START Provided data

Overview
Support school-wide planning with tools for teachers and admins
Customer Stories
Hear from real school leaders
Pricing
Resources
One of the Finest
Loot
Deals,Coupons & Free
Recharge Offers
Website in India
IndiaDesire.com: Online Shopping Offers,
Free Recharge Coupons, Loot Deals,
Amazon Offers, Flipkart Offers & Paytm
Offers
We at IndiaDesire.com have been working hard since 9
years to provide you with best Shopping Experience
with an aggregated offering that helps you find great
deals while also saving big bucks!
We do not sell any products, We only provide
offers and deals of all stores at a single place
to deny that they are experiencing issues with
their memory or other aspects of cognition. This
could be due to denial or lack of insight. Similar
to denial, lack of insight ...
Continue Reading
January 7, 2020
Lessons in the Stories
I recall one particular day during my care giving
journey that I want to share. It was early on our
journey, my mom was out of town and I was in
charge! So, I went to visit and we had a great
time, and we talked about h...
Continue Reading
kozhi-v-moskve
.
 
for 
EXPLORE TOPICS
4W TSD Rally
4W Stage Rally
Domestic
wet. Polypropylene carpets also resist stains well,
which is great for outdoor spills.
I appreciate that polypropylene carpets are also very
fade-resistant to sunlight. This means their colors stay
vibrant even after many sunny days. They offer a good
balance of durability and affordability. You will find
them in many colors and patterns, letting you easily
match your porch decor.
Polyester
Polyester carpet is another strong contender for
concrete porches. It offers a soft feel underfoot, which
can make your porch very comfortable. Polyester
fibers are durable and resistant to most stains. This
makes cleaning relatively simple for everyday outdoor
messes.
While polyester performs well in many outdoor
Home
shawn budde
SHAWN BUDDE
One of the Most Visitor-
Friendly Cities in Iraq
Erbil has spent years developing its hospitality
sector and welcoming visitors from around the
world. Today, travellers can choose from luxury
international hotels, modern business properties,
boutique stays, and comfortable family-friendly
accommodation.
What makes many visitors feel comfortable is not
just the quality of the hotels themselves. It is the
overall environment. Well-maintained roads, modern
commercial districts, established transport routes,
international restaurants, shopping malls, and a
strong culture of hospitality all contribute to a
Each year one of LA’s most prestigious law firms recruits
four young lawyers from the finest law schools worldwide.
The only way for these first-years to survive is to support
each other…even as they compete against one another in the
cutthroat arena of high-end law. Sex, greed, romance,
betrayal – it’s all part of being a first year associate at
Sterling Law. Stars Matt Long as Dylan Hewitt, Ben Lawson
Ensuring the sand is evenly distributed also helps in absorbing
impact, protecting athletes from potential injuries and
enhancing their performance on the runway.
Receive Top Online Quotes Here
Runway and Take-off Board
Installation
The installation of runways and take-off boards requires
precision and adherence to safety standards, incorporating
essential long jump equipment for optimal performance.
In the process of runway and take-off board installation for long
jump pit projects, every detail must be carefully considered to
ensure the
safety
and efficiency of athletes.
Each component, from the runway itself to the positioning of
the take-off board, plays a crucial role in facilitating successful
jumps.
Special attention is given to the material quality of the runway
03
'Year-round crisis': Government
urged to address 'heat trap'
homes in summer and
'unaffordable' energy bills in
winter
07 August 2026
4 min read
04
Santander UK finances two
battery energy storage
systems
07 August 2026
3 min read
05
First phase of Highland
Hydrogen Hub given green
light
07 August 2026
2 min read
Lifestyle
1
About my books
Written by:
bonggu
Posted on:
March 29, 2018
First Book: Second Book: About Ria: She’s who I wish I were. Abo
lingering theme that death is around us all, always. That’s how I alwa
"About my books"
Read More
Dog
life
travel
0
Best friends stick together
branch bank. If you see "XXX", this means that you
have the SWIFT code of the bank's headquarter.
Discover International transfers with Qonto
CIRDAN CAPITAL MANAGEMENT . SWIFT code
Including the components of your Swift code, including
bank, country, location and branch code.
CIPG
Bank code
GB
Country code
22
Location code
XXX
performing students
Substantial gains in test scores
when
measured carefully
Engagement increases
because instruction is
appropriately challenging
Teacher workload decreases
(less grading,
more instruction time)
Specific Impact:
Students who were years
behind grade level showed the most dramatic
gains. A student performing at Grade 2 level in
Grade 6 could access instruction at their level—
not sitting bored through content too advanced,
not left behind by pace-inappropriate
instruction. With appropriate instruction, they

END Provided data

What is expected:
Copy word for word the stretch of entries above from the line that has "journey, my mom was out of town and I was in" through the line that has "international hotels, modern", both ends included, and nothing outside it.

Answer space:
journey, my mom was out of town and I was in
charge! So, I went to visit and we had a great
time, and we talked about h...
Continue Reading
kozhi-v-moskve
.
 
for 
EXPLORE TOPICS
4W TSD Rally
4W Stage Rally
Domestic
wet. Polypropylene carpets also resist stains well,
which is great for outdoor spills.
I appreciate that polypropylene carpets are also very
fade-resistant to sunlight. This means their colors stay
vibrant even after many sunny days. They offer a good
balance of durability and affordability. You will find
them in many colors and patterns, letting you easily
match your porch decor.
Polyester
Polyester carpet is another strong contender for
concrete porches. It offers a soft feel underfoot, which
can make your porch very comfortable. Polyester
fibers are durable and resistant to most stains. This
makes cleaning relatively simple for everyday outdoor
messes.
While polyester performs well in many outdoor
Home
shawn budde
SHAWN BUDDE
One of the Most Visitor-
Friendly Cities in Iraq
Erbil has spent years developing its hospitality
sector and welcoming visitors from around the
world. Today, travellers can choose from luxury
international hotels, modern business properties,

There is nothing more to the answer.